Creo que uno sólo conoce el dolor real -digamos: al dolor más crudo e inaguantable- cuando se muere un pariente cercano. Y hace falta ser hombre para sentirlo. Las mujeres no saben de qué se trata.
Y me gustaría que quede claro, ya que estamos, que no me refiero al dolor de cuestiones tan intangibles y a la vez reales, como el pesar del alma, que tan intenso suele ser, o el luto y el sopeso de la nueva ausencia.
Nada de eso.
Para eso, la verdad, tiene que pasar un tiempo pronunciado. Un mes, o dos, digamos.
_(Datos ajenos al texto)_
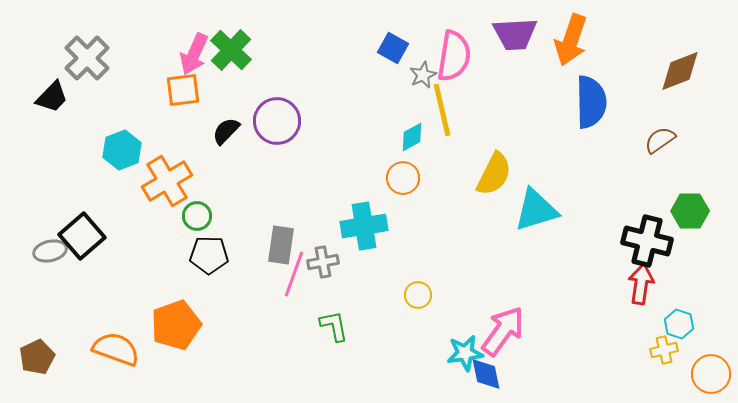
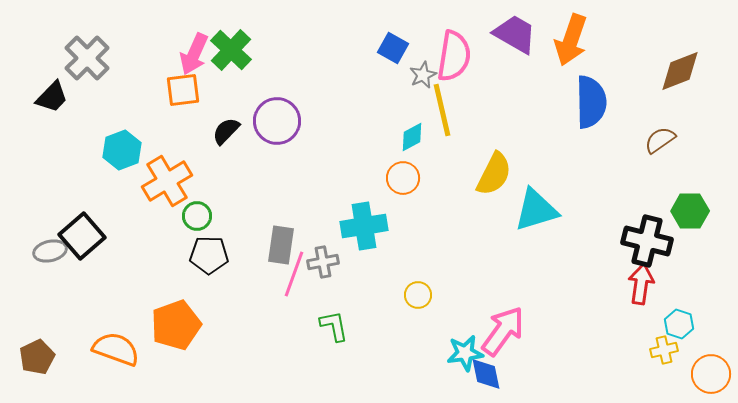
purple trapezoid at (515, 34): rotated 147 degrees counterclockwise
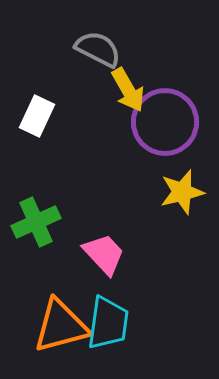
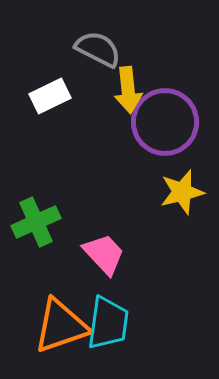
yellow arrow: rotated 24 degrees clockwise
white rectangle: moved 13 px right, 20 px up; rotated 39 degrees clockwise
orange triangle: rotated 4 degrees counterclockwise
Dos semanas como poco. Y a lo sumo, en casos de una óptima sensibilidad, una.
De cualquier modo, y vuelvo al eje porque me da miedo irme completamente de tema, ese tipo de dolor espiritual para mí está en otra categoría, tal vez inferior, por su carácter incomprobable.
Yo me refiero al dolor más terrible.
Yo me refiero a las manijas talladas de los ataúdes.
Caminar esos metros desde el coche negro hasta la tumba. Todo el peso del cajón y del muerto (una redefinición del concepto de peso), que en ese momento ni importa si es un pariente cercano, sobre la palma de tu mano y sobre tus dedos.
Y el dibujito, el cruel tallado, esa condenada obrita de arte, que si se tiene mala suerte es de influencia barroca, incrustándose en tu carne.
Sentís como si se te estuviese abriendo la piel. Y a veces (bueno, en mi caso sólo fueron unas pocas ocasiones) se te abre de verdad.
En cualquier caso, hay que disimular.
Y llorás.
Por eso es que los hombres lloran en los velorios.
Las mujeres tendrán sus propias razones para hacerlo; yo las desconozco.